▶ PROBLEM DESCRIPTION
Lines holding the string "dans" are the ones to copy; find them all in the data.

▶ DATA UNDER STUDY
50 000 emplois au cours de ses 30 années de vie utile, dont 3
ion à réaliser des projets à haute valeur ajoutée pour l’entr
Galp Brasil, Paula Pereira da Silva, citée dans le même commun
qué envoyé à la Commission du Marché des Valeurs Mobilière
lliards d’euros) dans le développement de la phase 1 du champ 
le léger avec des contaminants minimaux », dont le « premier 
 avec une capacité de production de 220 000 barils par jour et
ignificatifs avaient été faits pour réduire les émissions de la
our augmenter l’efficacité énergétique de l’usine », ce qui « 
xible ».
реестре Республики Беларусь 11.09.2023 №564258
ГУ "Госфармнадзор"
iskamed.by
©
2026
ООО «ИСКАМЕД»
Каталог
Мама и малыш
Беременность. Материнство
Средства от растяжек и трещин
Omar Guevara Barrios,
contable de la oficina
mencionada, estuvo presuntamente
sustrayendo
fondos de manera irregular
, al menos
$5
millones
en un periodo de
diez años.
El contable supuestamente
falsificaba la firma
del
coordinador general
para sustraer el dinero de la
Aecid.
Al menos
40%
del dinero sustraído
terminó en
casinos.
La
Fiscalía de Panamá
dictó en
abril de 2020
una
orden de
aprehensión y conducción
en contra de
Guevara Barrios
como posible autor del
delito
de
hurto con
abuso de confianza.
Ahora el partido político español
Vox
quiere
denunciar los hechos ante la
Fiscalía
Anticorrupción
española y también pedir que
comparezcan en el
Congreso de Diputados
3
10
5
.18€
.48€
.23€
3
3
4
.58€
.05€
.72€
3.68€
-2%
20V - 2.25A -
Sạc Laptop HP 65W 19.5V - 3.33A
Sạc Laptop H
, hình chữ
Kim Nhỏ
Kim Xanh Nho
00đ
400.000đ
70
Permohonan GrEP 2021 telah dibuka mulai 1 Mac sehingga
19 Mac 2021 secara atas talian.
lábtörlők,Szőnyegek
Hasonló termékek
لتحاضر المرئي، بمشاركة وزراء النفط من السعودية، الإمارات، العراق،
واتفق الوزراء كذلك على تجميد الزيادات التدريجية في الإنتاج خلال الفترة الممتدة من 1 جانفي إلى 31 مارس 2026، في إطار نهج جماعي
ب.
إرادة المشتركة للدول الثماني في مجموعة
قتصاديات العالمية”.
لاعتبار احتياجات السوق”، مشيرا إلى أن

▶ OUTPUT
Galp Brasil, Paula Pereira da Silva, citée dans le même commun
lliards d’euros) dans le développement de la phase 1 du champ 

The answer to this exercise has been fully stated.